アナーキーすぎるタイアップSFファミリー映画……「マック」
――火星無人探査船が地球へ帰還。しかし、その探査船には宇宙人の一家が紛れ込んでいた!調査機関が大慌てする中、一家は施設を脱走。そのうち、はぐれた子供の宇宙人は、足の不自由な少年エリックに保護され「マック」と名付けられる。マックとエリックは交流を深めていくが、宇宙人を追う政府機関の手が迫りつつあり――
マク〇ナルド社とコ〇・コーラ社がタイアップしたETのパチモノ映画。それ以上でも以下でもない作品である。公開時期は88年と、ETの6年後としては遅すぎるような気もしなくはないが、ETを非常に強く意識して作られた映画である事は想像に難しくない。
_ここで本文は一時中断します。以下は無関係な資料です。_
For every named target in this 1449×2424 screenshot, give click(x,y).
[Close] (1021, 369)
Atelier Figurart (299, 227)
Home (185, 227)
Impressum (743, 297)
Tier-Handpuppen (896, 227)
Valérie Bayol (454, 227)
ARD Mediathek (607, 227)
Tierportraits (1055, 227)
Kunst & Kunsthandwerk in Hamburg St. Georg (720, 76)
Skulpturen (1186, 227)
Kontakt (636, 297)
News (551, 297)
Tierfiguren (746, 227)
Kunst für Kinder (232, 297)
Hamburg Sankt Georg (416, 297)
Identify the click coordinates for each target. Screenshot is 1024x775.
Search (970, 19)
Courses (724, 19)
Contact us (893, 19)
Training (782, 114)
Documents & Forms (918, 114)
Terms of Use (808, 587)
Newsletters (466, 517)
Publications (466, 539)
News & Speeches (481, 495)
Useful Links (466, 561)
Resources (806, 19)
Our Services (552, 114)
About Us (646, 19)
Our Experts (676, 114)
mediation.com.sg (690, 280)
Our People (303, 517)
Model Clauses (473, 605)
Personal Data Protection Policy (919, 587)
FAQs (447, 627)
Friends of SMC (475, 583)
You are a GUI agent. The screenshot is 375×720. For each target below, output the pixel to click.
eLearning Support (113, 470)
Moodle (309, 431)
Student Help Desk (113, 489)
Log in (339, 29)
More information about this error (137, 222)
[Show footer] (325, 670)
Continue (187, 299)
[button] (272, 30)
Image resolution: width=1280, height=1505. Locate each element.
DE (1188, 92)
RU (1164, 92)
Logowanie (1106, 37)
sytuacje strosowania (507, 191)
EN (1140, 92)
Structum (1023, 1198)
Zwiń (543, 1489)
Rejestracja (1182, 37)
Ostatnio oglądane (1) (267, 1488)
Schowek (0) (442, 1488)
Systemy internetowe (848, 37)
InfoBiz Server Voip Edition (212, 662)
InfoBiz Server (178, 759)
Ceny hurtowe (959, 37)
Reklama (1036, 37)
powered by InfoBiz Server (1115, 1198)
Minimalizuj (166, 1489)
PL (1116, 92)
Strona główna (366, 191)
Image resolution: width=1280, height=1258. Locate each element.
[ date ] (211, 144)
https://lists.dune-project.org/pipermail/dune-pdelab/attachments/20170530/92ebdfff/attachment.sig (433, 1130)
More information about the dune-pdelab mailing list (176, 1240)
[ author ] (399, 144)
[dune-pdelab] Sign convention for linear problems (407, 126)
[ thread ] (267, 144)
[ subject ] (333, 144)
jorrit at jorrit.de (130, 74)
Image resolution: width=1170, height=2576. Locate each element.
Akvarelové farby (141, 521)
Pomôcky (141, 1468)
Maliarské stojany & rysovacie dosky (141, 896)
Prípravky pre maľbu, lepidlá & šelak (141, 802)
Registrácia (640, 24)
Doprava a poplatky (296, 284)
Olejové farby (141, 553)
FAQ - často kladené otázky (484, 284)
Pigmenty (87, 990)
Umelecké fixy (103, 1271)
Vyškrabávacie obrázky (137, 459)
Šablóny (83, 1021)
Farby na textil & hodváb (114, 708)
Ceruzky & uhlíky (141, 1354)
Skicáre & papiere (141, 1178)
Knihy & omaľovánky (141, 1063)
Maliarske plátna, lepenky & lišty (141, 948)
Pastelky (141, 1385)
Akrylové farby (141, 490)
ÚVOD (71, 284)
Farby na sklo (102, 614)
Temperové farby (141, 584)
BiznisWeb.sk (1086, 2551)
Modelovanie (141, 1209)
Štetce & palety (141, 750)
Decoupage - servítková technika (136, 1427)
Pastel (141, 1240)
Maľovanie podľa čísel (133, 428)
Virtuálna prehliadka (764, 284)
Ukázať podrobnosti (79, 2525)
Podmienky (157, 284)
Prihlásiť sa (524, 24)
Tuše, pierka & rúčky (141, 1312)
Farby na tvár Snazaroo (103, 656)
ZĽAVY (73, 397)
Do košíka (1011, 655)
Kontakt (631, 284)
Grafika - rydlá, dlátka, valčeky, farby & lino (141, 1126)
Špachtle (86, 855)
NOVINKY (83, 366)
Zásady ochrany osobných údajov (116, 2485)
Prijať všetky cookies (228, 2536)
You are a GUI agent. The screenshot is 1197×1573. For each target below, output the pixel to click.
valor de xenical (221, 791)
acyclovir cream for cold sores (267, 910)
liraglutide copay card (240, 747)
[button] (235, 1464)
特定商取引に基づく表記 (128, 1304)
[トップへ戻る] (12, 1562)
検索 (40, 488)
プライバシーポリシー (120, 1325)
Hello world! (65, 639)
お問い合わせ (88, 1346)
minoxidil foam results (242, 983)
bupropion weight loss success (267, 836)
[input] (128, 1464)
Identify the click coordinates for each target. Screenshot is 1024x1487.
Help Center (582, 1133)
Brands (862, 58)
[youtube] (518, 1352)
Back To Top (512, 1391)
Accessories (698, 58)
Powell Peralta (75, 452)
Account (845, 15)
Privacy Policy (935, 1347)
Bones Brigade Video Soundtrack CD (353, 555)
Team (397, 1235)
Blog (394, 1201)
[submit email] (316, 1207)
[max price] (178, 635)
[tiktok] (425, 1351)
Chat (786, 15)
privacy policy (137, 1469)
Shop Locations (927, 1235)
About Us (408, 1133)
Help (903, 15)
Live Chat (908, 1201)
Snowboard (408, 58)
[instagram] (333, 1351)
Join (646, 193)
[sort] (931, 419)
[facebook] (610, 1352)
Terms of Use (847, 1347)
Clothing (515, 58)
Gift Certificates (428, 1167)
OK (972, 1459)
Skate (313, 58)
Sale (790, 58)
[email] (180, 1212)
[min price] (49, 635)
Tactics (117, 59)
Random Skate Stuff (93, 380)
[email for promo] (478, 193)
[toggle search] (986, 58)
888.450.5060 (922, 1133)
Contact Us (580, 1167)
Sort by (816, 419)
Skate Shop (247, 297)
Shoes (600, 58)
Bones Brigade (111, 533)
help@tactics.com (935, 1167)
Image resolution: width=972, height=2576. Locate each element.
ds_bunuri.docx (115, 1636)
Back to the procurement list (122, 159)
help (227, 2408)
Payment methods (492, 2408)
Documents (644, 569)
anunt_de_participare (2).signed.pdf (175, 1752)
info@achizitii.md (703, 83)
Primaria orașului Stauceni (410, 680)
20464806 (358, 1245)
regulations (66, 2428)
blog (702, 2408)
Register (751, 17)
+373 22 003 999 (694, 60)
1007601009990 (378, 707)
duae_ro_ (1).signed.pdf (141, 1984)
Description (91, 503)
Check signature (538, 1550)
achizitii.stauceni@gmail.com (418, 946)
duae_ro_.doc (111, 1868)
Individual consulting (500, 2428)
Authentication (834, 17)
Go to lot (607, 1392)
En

ただし、愛嬌の存在したETと比較しても今作のエイリアンこと「マック」はめっちゃ可愛くない。実際に調べて貰って見た方が早いが、観客どころか子供受けも難しそうなキャラな時点で割と絶望感が漂っている。ETはまだ宇宙人として可愛らしさがあったが、こちらは家族で一挙に登場するので、さらに暴力的な絵面になってしまっている。
ただ、ストーリー自体は悪くはない。ETをなぞっただけあって、子供と宇宙人の交流もあって中々の雰囲気だ。おそらくデザインさえどうにか出来ればもっと感情移入できたかもしれないが……
しかし、タイアップ映画だけあって露骨な宣伝の意図が紛れ込んでいるのは否定できない。劇中、特に必要があるのかわからない流れで登場するマク〇ナルドや、マックたちが生命エネルギー補充としてコー〇を飲むと言った設定の数々は露骨すぎて笑ってしまう。
今作はゴールデンラズベリー章を受章した。監督のスチュワート・ラフィルには最低監督賞、友情出演したドナルドは最低新人賞が与えられ、興行収入では映画の製作費の半分を回収した程度に終わっている。なんともトホホな作品で、長らくソフトになっていなかったが(かくいう当方もワゴンセールのVHSを50円で買った)、現在はなんとブルーレイが出ているあたり、何だかんだで愛している人もいるのではないだろうか。